Изменить стиль страницы

— Ты что здесь делаешь, Сальвор?

— Ничего, — ответила девочка.

— Что хотел от тебя Стейнтор? Я видела вас из окна, он что-то дал тебе.

— Он дал мне две монетки, — ответила девочка неуверенно, краснея и смущаясь, будто ее застали на месте преступления. Она почувствовала, что, приняв эти деньги, она стала соперницей матери.

— Как тебе не стыдно, негодница, принимать деньги от мужчины! И от кого? От жениха твоей матери! Постыдилась бы.

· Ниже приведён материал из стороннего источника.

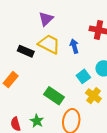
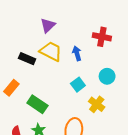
cyan square: (83, 76) -> (78, 85), moved
green rectangle: (54, 96) -> (37, 104), moved

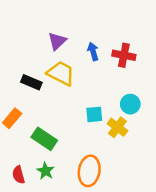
blue arrow: (77, 53) -> (93, 51), moved
cyan square: (78, 85) -> (94, 114), turned 32
yellow cross: (97, 104) -> (117, 127), moved

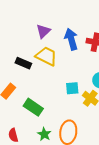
blue arrow: (93, 51) -> (71, 39), size x1.5
green star: (45, 171) -> (44, 134), moved

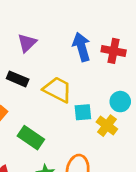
purple triangle: (43, 31) -> (27, 43), moved
yellow trapezoid: (46, 56) -> (58, 90), moved

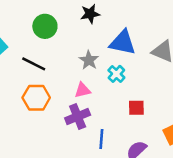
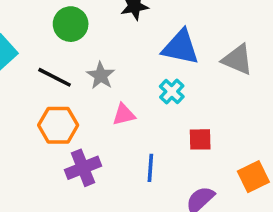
gray star: (89, 60) -> (101, 76), moved
purple cross: (78, 117) -> (83, 168), moved
blue line: (101, 139) -> (150, 168), moved

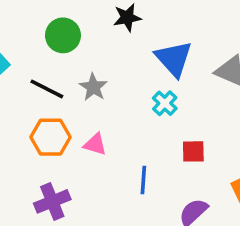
blue triangle: (181, 47) -> (174, 59), turned 36
pink triangle: (124, 115) -> (95, 144), moved, turned 30
purple cross: (83, 168) -> (52, 201), moved

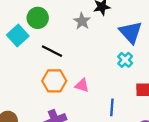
green circle: (63, 35) -> (38, 18), moved
gray star: (93, 87) -> (82, 21), moved

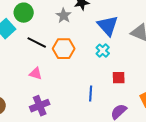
orange hexagon: (54, 81) -> (64, 49), moved
pink triangle: (82, 85) -> (36, 74), moved

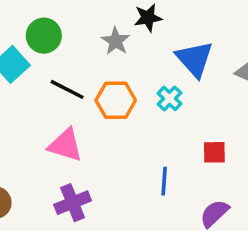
cyan cross: (103, 51) -> (170, 98), moved
pink triangle: (36, 74) -> (65, 145), size x1.5

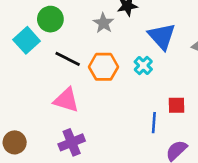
blue line: (164, 181) -> (154, 123), moved

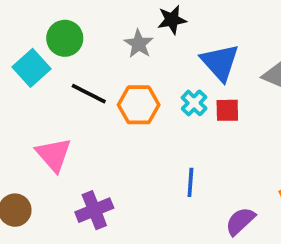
pink triangle: (66, 100) -> (54, 155), moved, turned 32
red square: (176, 105) -> (227, 110), moved
blue line: (154, 123) -> (190, 182), moved

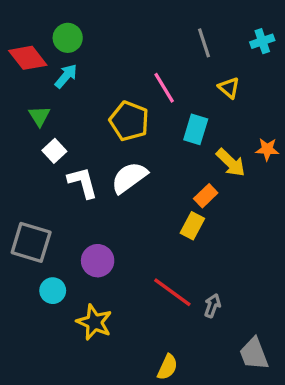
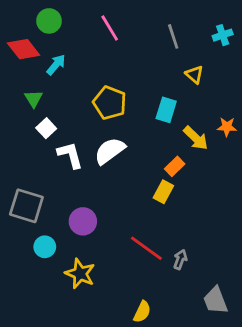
green circle: (68, 38) -> (49, 21), moved
pink line: (164, 88) -> (110, 28), moved

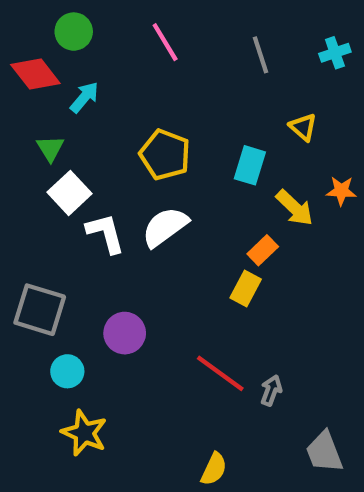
yellow triangle: (194, 75) -> (303, 127), moved
white square: (46, 128) -> (69, 193), size x1.4
yellow star: (80, 274) -> (84, 433), moved

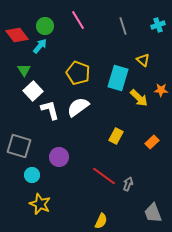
green circle: (74, 32) -> (45, 26), moved
cyan rectangle: (250, 165) -> (118, 78), size x1.4
orange rectangle: (263, 250) -> (152, 142), moved

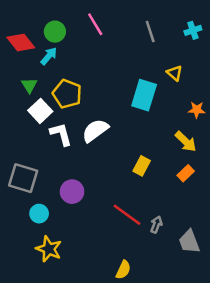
yellow pentagon: (78, 73) -> (67, 94), moved
yellow arrow: (139, 98) -> (186, 142), moved
gray trapezoid: (153, 213) -> (189, 242), moved

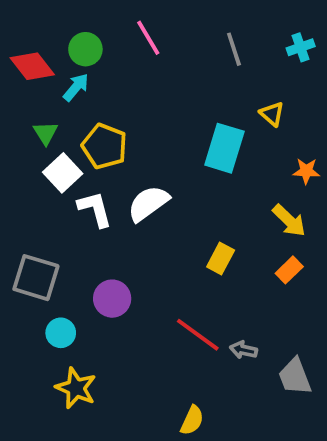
gray arrow: (156, 225) -> (243, 350), turned -98

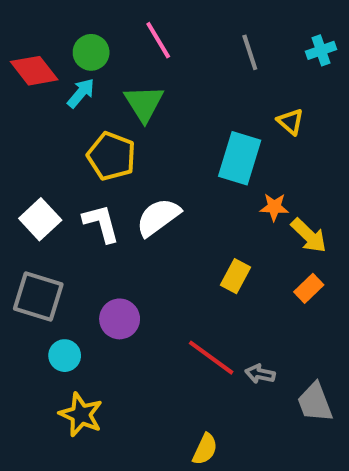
green triangle: (45, 133) -> (144, 103), moved, size x1.5
orange star: (306, 171) -> (274, 207), moved
white square: (63, 173) -> (40, 219), moved

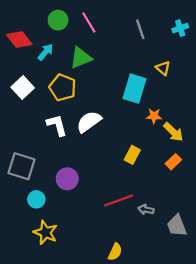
green circle: (91, 52) -> (58, 20), moved
green triangle: (144, 103) -> (81, 58), turned 40
white square: (40, 219) -> (23, 87), moved
red line: (211, 358) -> (119, 201), turned -56

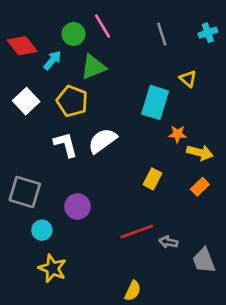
green circle: (58, 20) -> (73, 34), moved
yellow arrow: (173, 132) -> (200, 152), turned -30

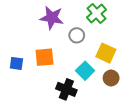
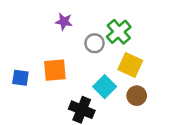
green cross: (96, 14) -> (119, 32), moved
purple star: (52, 18) -> (64, 22), size x0.6

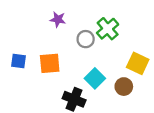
yellow square: (130, 65) -> (138, 63), moved
blue square: (20, 78) -> (19, 61), moved

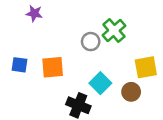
purple star: (58, 19) -> (34, 13), moved
yellow square: (138, 63) -> (146, 67), turned -35

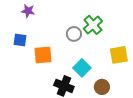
blue square: (20, 65) -> (20, 40), moved
brown circle: (131, 92) -> (102, 87), moved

А ну, давай их сейчас же!

В эту минуту Салка Валка уже не питала ненависти к Стейнтору, нет, она ненавидела эту толстую женщину с гнилыми зубами, которая видела в ней, еще подростке, только свою соперницу и пускала в ход материнскую власть, чтобы унизить и оскорбить ее.

— Это мои деньги.

— Неправда, ты не имеешь права на них. Мужчина может легко угодить в исправительный дом, если он склоняет девочек брать от него деньги. Отдай сейчас же деньги, а не то я тебе задам взбучку.

— Ни за что! — закричала девочка. — Только попробуй подойди ко мне.

Мгновение женщина в гневе смотрела на свою дочь. Каждый мускул на лице дрожал от злобы, но потом черты лица обмякли и две большие слезы скатились по щекам. Женщина разразилась судорожными рыданиями. Она обратилась с пылкой мольбой к Иисусу. Девочка убежала.

На следующий день вечером, когда все семейство находилось в сборе за столом, за дверью послышались чей-то кашель, пыхтенье, вздохи, словно приближалась целая пароходная команда. Оказалось, это был всего-навсего пастор. Он вошел в кухню в длинном пальто, с шерстяным шарфом на шее, почтительно поздоровался со всеми. Голос его, казалось, шел из какой-то пустоты в голове. Никто так, как он, не умел показать, какая ответственность возложена па его плечи — шуточное ли дело около сорока лет заботиться о спасении душ в таком жалком приходе, да еще вдобавок присматривать за северной частью Баркарфьорда, пробираясь туда через горы и глухие ущелья.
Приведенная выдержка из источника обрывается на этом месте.